In recent years, many new clinical clues related to NF1 have been reported, including cutaneous signs (anaemic nevi, juvenile xanthogranulomas, mixed vascular hamartomas and cherry angiomas, hypochromic macules, “soft touch” skin, hyperpigmentation) and extracutaneous findings (choroidal hamartomas, a large head circumference, unidentified bright objects on brain magnetic resonance imaging, and the typical neuropsychological phenotype).5 When validated, these new diagnostic findings may improve the diagnosis of NF1. 
We have also recently demonstrated that the ophthalmoscopic assessment of fine optic disc alterations (or the challenging evaluation of fluctuating visual acuities) in small children affected by NF1, to detect the presence of optic pathway glioma, may be substituted by the more precise and repeatable retinal nerve fiber layer assessment by optical coherence tomography.6 We hope that also the challenging evaluation of Lisch nodules will be shortly replaced by simple and unambiguous evaluation of NF1-related choroidal abnormalities detected by near-infrared imaging modalities. Therefore, we agree with Tadini et al.5 that the time has come for a new consensus conference of clinicians and molecular biologists, in order to establish a new list of age-related diagnostic criteria that can be formally approved by all specialists involved in managing NF1 patients. 
References
Vagge A, Capris P, Traverso CE. Choroidal abnormalities detected by near-infrared imaging (NIR) in pediatric patients with neurofibromatosis type 1 (NF1). Invest Ophthalmol Vis Sci. 2016; 57: 774.

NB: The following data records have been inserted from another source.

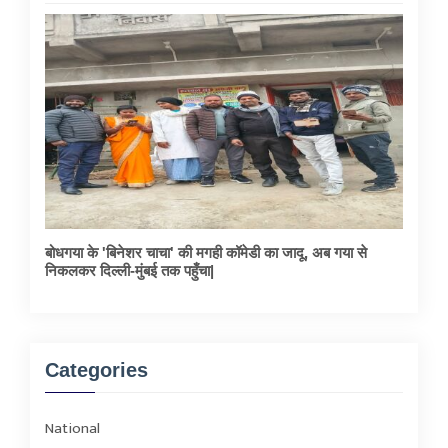
बोधगया के 'बिनेशर चाचा' की मगही कॉमेडी का जादू, अब गया से
निकलकर दिल्ली-मुंबई तक पहुँचा|
Categories
National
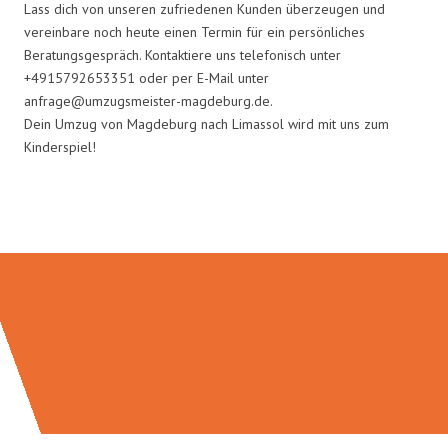
Lass dich von unseren zufriedenen Kunden überzeugen und
vereinbare noch heute einen Termin für ein persönliches
Beratungsgespräch. Kontaktiere uns telefonisch unter
+4915792653351 oder per E-Mail unter
anfrage@umzugsmeister-magdeburg.de
.
Dein Umzug von Magdeburg nach Limassol wird mit uns zum
Kinderspiel!
Umzugsmeister Weiß in Zahlen:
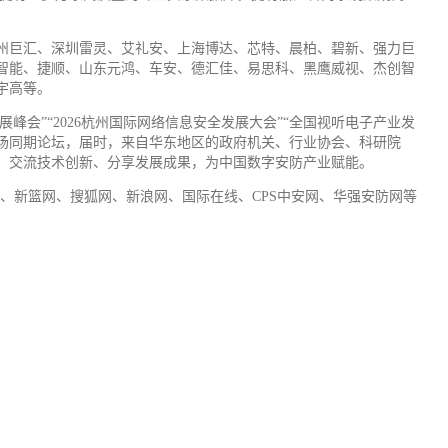
州巨汇、深圳雷灵、艾礼安、上海博达、芯特、晨柏、碧新、强力巨
智能、捷顺、山东元鸿、车安、德汇佳、易思科、黑鹰威视、杰创智
宇高等。
峰会”“2026杭州国际网络信息安全发展大会”“全国视听电子产业发
等10余场同期论坛，届时，来自华东地区的政府机关、行业协会、科研院
、交流技术创新、分享发展成果，为中国数字安防产业赋能。
、新篮网、搜狐网、新浪网、国际在线、CPS中安网、华强安防网等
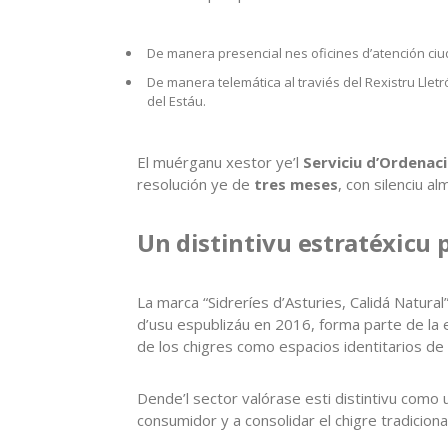
De manera presencial nes oficines d’atención ciud
De manera telemática al traviés del Rexistru Lletr
del Estáu.
El muérganu xestor ye’l
Serviciu d’Ordenaci
resolución ye de
tres meses
, con silenciu a
Un distintivu estratéxicu p
La marca “Sidreríes d’Asturies, Calidá Natur
d’usu espublizáu en 2016, forma parte de la es
de los chigres como espacios identitarios de l
Dende’l sector valórase esti distintivu como 
consumidor y a consolidar el chigre tradicion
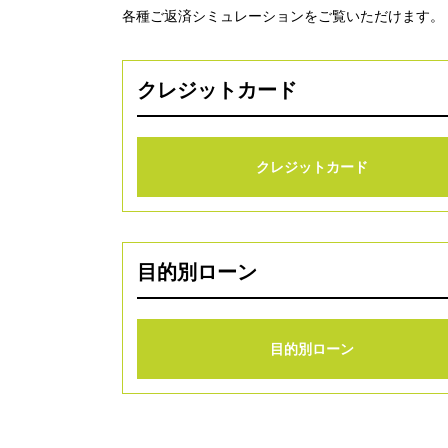
各種ご返済シミュレーションをご覧いただけます。
クレジットカード
クレジットカード
目的別ローン
目的別ローン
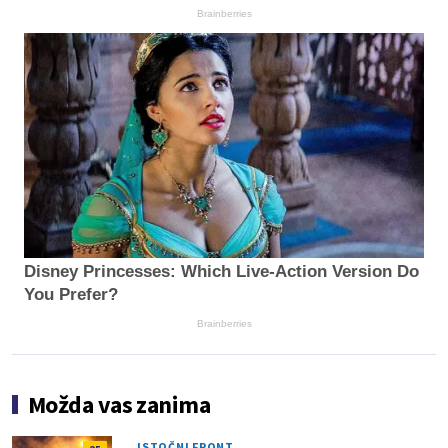
Brainberries
Disney Princesses: Which Live-Action Version Do
You Prefer?
Brainberries
Možda vas zanima
ISTOČNI FRONT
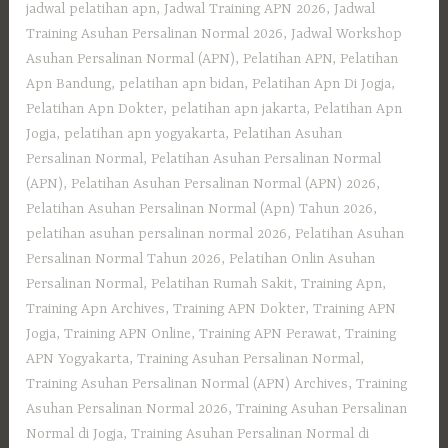
jadwal pelatihan apn
,
Jadwal Training APN 2026
,
Jadwal
Training Asuhan Persalinan Normal 2026
,
Jadwal Workshop
Asuhan Persalinan Normal (APN)
,
Pelatihan APN
,
Pelatihan
Apn Bandung
,
pelatihan apn bidan
,
Pelatihan Apn Di Jogja
,
Pelatihan Apn Dokter
,
pelatihan apn jakarta
,
Pelatihan Apn
Jogja
,
pelatihan apn yogyakarta
,
Pelatihan Asuhan
Persalinan Normal
,
Pelatihan Asuhan Persalinan Normal
(APN)
,
Pelatihan Asuhan Persalinan Normal (APN) 2026
,
Pelatihan Asuhan Persalinan Normal (Apn) Tahun 2026
,
pelatihan asuhan persalinan normal 2026
,
Pelatihan Asuhan
Persalinan Normal Tahun 2026
,
Pelatihan Onlin Asuhan
Persalinan Normal
,
Pelatihan Rumah Sakit
,
Training Apn
,
Training Apn Archives
,
Training APN Dokter
,
Training APN
Jogja
,
Training APN Online
,
Training APN Perawat
,
Training
APN Yogyakarta
,
Training Asuhan Persalinan Normal
,
Training Asuhan Persalinan Normal (APN) Archives
,
Training
Asuhan Persalinan Normal 2026
,
Training Asuhan Persalinan
Normal di Jogja
,
Training Asuhan Persalinan Normal di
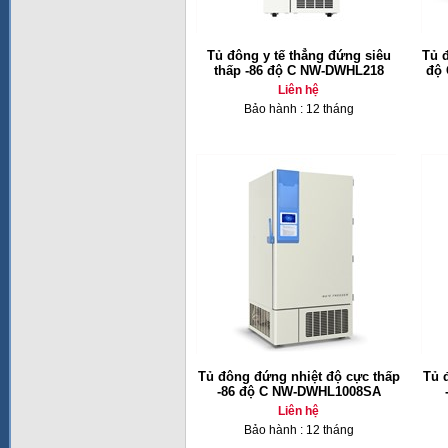
Tủ đông y tế thẳng đứng siêu
Tủ 
thấp -86 độ C NW-DWHL218
độ 
Liên hệ
Bảo hành : 12 tháng
Tủ đông đứng nhiệt độ cực thấp
Tủ 
-86 độ C NW-DWHL1008SA
Liên hệ
Bảo hành : 12 tháng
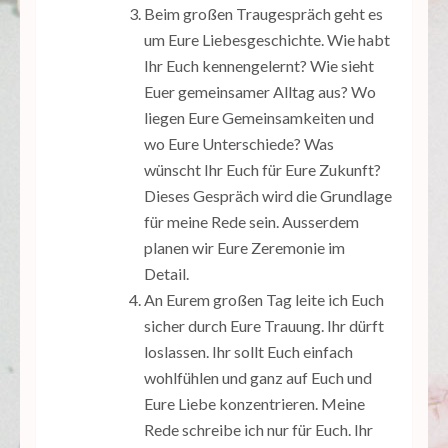
Beim großen Traugespräch geht es
um Eure Liebesgeschichte. Wie habt
Ihr Euch kennengelernt? Wie sieht
Euer gemeinsamer Alltag aus? Wo
liegen Eure Gemeinsamkeiten und
wo Eure Unterschiede? Was
wünscht Ihr Euch für Eure Zukunft?
Dieses Gespräch wird die Grundlage
für meine Rede sein. Ausserdem
planen wir Eure Zeremonie im
Detail.
An Eurem großen Tag leite ich Euch
sicher durch Eure Trauung. Ihr dürft
loslassen. Ihr sollt Euch einfach
wohlfühlen und ganz auf Euch und
Eure Liebe konzentrieren. Meine
Rede schreibe ich nur für Euch. Ihr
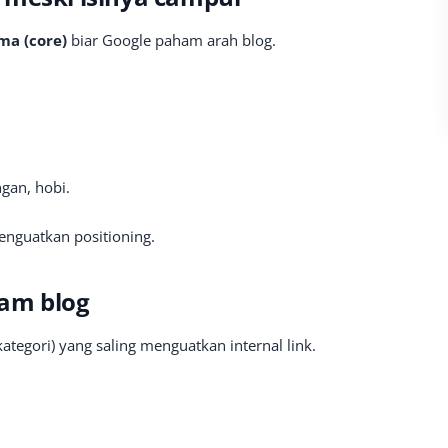
ma (core)
biar Google paham arah blog.
ngan, hobi.
nguatkan positioning.
lam blog
kategori) yang saling menguatkan internal link.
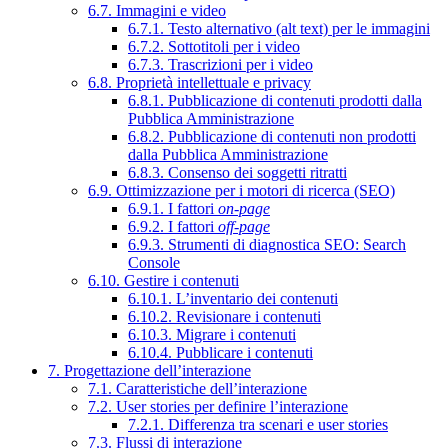
6.7. Immagini e video
6.7.1. Testo alternativo (alt text) per le immagini
6.7.2. Sottotitoli per i video
6.7.3. Trascrizioni per i video
6.8. Proprietà intellettuale e privacy
6.8.1. Pubblicazione di contenuti prodotti dalla
Pubblica Amministrazione
6.8.2. Pubblicazione di contenuti non prodotti
dalla Pubblica Amministrazione
6.8.3. Consenso dei soggetti ritratti
6.9. Ottimizzazione per i motori di ricerca (SEO)
6.9.1. I fattori
on-page
6.9.2. I fattori
off-page
6.9.3. Strumenti di diagnostica SEO: Search
Console
6.10. Gestire i contenuti
6.10.1. L’inventario dei contenuti
6.10.2. Revisionare i contenuti
6.10.3. Migrare i contenuti
6.10.4. Pubblicare i contenuti
7. Progettazione dell’interazione
7.1. Caratteristiche dell’interazione
7.2. User stories per definire l’interazione
7.2.1. Differenza tra scenari e user stories
7.3. Flussi di interazione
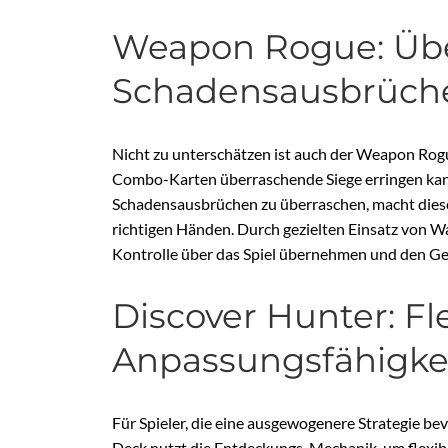
Weapon Rogue: Üb
Schadensausbrüch
Nicht zu unterschätzen ist auch der Weapon Rogu
Combo-Karten überraschende Siege erringen kann.
Schadensausbrüchen zu überraschen, macht diese
richtigen Händen. Durch gezielten Einsatz von
Kontrolle über das Spiel übernehmen und den Ge
Discover Hunter: Fle
Anpassungsfähigke
Für Spieler, die eine ausgewogenere Strategie bev
Deck nutzt die Entdeckungs-Mechanik, um flexibe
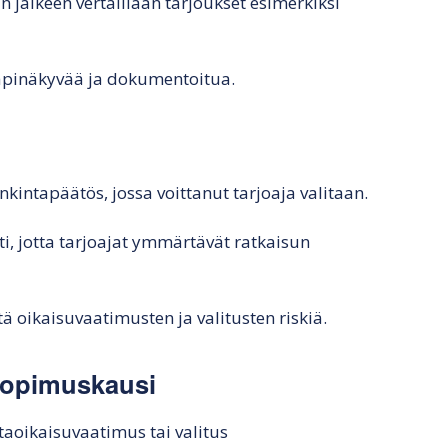
jälkeen vertaillaan tarjoukset esimerkiksi
, läpinäkyvää ja dokumentoitua.
kintapäätös, jossa voittanut tarjoaja valitaan.
ti, jotta tarjoajat ymmärtävät ratkaisun
ätä oikaisuvaatimusten ja valitusten riskiä.
sopimuskausi
taoikaisuvaatimus tai valitus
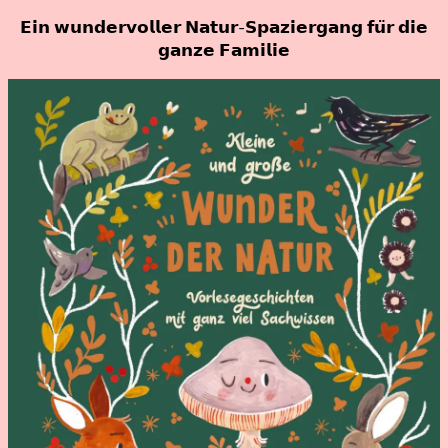
𝗘𝗶𝗻 𝘄𝘂𝗻𝗱𝗲𝗿𝘃𝗼𝗹𝗹𝗲𝗿 𝗡𝗮𝘁𝘂𝗿-𝗦𝗽𝗮𝘇𝗶𝗲𝗿𝗴𝗮𝗻𝗴 𝗳𝘂̈𝗿 𝗱𝗶𝗲
23.
Nadine
𝗴𝗮𝗻𝘇𝗲 𝗙𝗮𝗺𝗶𝗹𝗶𝗲
März
Kammer
2023
23.
März
2023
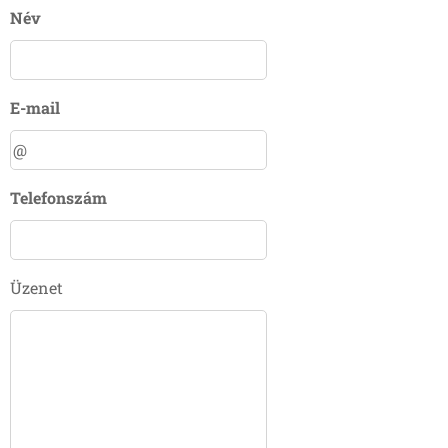
Név
E-mail
Telefonszám
Üzenet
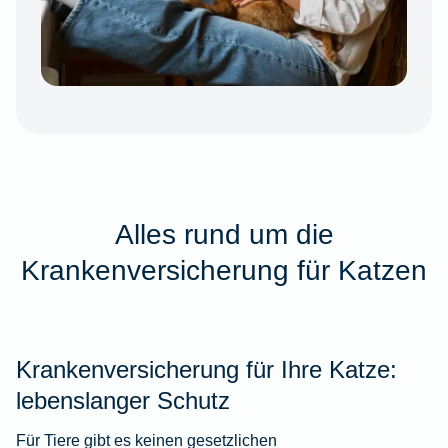
Alles rund um die
Krankenversicherung für Katzen
Krankenversicherung für Ihre Katze:
lebenslanger Schutz
Für Tiere gibt es keinen gesetzlichen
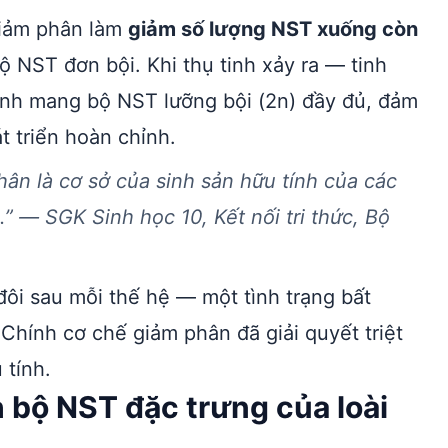
 giảm phân làm
giảm số lượng NST xuống còn
ộ NST đơn bội. Khi thụ tinh xảy ra — tinh
hành mang bộ NST lưỡng bội (2n) đầy đủ, đảm
t triển hoàn chỉnh.
ân là cơ sở của sinh sản hữu tính của các
.” — SGK Sinh học 10, Kết nối tri thức, Bộ
ôi sau mỗi thế hệ — một tình trạng bất
Chính cơ chế giảm phân đã giải quyết triệt
 tính.
h bộ NST đặc trưng của loài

Parrozzani R, Clementi M, Frizziero L, et al. In vivo detection of choroidal abnormalities related to NF1: feasibility and comparison with standard NIH diagnostic criteria in pediatric patients. Invest Ophthalmol Vis Sci. 2015; 56: 6036–6042.
Vagge A, Camicione P, Capris C, et al. Choroidal abnormalities in neurofibromatosis type 1 detected by near-infrared reflectance imaging in paediatric population. Acta Ophthalmol. 2015; 93: e667–e671.
National Institutes of Health Consensus Development Conference Statement: neurofibromatosis. Bethesda, Md., USA, July 13–15, 1987. Neurofibromatosis. 1988; 1: 172–178.
Tadini G, Milani D, Menni F, et al. Is it time to change the neurofibromatosis 1 diagnostic criteria? Eur J Intern Med. 2014; 25: 506–510.
Parrozzani R, Clementi M, Kotsafti O, et al. Optical coherence tomography in the diagnosis of optic pathway gliomas. Invest Ophthalmol Vis Sci. 2013; 54: 8112–8118.